Was wir zur Zeit erleben, ist eine kaum merkliche, aber gravierende Verschiebung der Fragestellung, mit der Sigmund Freud oder Eugen Biser gerungen haben. Denn wir diskutieren heute gesellschaftlich nicht mehr darüber, wie wir der Logik eines Krieges entkommen können, sondern darüber, wie wir uns innerhalb der Logik eines Krieges am besten zurechtfinden können. Gefragt wird, welche Waffen am besten „helfen können“, wie es eine Militärexpertin bei Markus Lanz so gerne formuliert. Gefragt wird: Wer wird den Krieg gewinnen ? Wer darf den Krieg nicht verlieren ?

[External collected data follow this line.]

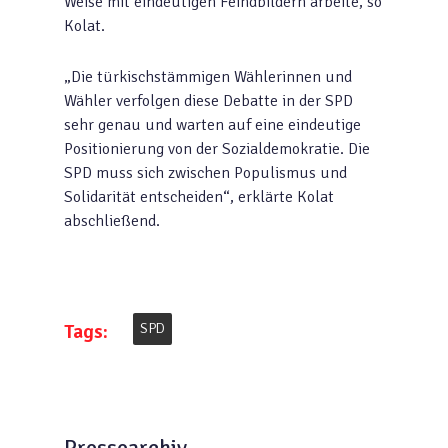
Weise mit eindeutigen Feindbildern arbeite, so
Kolat.
„Die türkischstämmigen Wählerinnen und
Wähler verfolgen diese Debatte in der SPD
sehr genau und warten auf eine eindeutige
Positionierung von der Sozialdemokratie. Die
SPD muss sich zwischen Populismus und
Solidarität entscheiden“, erklärte Kolat
abschließend.
Tags:
SPD
Pressearchiv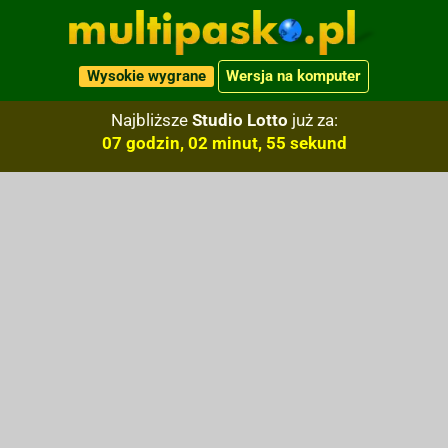
Wysokie wygrane
Wersja na komputer
Najbliższe
Studio Lotto
już za:
07 godzin, 02 minut, 54 sekund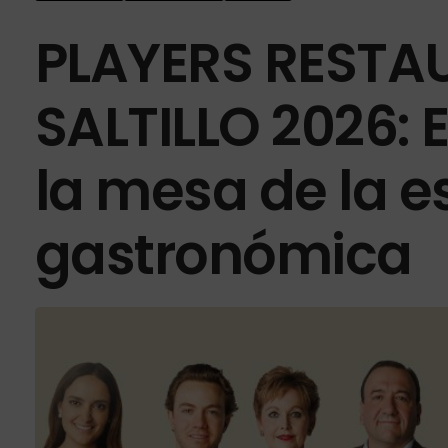
PLAYERS REST
SALTILLO 2026: 
la mesa de la 
gastronómica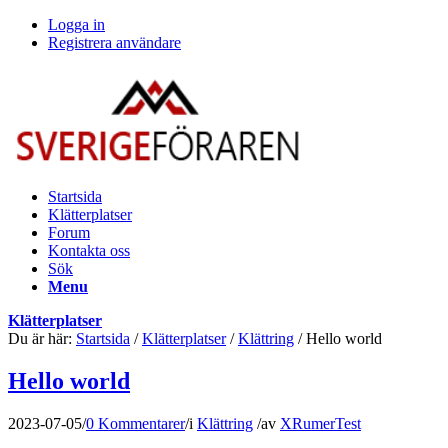
Logga in
Registrera användare
Startsida
Klätterplatser
Forum
Kontakta oss
Sök
Menu
Klätterplatser
Du är här:
Startsida
/
Klätterplatser
/
Klättring
/
Hello world
Hello world
2023-07-05
/
0 Kommentarer
/
i
Klättring
/
av
XRumerTest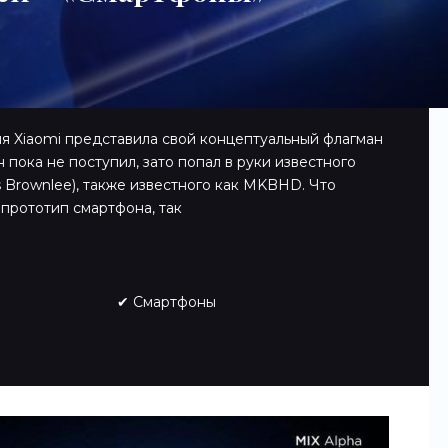
я Xiaomi представила свой концептуальный флагман
н пока не поступил, зато попал в руки известного
 Brownlee), также известного как MKBHD. Что
прототип смартфона, так
✔ Смартфоны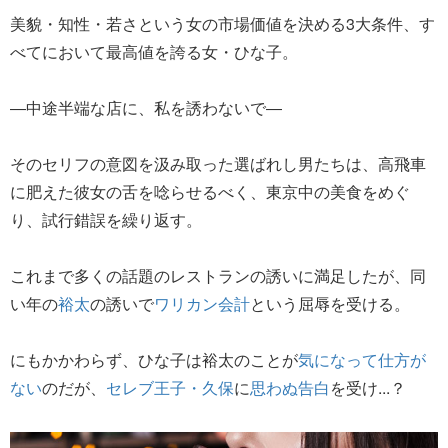
美貌・知性・若さという女の市場価値を決める3大条件、す
べてにおいて最高値を誇る女・ひな子。
―中途半端な店に、私を誘わないで―
そのセリフの意図を汲み取った選ばれし男たちは、高飛車
に肥えた彼女の舌を唸らせるべく、東京中の美食をめぐ
り、試行錯誤を繰り返す。
これまで多くの話題のレストランの誘いに満足したが、同
い年の
裕太
の誘いで
ワリカン会計
という屈辱を受ける。
にもかかわらず、ひな子は裕太のことが
気になって仕方が
ない
のだが、
セレブ王子・久保
に
思わぬ告白
を受け...？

Das sind heute die kriegsimmanenten Argumentationslinien, die die mediale und auch politische Diskussion fast zur Gänze bestimmen. Wir fragen nicht: Was können wir jetzt tun, damit der Krieg sofort endet ? Wir fragen nicht: Welche Verhandlungspositionen sind so realistisch, dass selbst das Putin-Russland sich darauf einlassen muss, diese Positionen ernstzunehmen. Auch realistische Verhandlungsoptionen würden für Druck auf Putin sorgen, vor allem wenn sie öffentlich immer wieder vorgetragen würden, nicht nur Embargos und militärische Gegenoffensiven. Stattdessen sagt der ukrainische Präsident, er wolle erst noch ein paar Schlachten im Osten des Landes gewinnen, um dann eine bessere Verhandlungsposition zu haben. Und in den Parlamenten Europas erheben sich die Männer und Frauen und klatschen dem scheinbar so mutigen Helden begeistert Beifall. Das ist auch ein kultureller Rückschritt! Eine „Erziehung zum Feindbild“ für die Soldatinnen und Soldaten solle es wieder geben, sagt die unsägliche FDP-Politikerin Strack-Zimmermann. Aber haben wir denn nicht schon in der Schule gelernt, dass es für einen demokratischen Staat und eine demokratische Gesellschaft gerade kein Feindbild geben darf ? Wollen wir in der Auseinandersetzung mit dem Russland Putins wirklich all unsere eigenen zivilisatorischen Errungenschaften über Bord werfen ?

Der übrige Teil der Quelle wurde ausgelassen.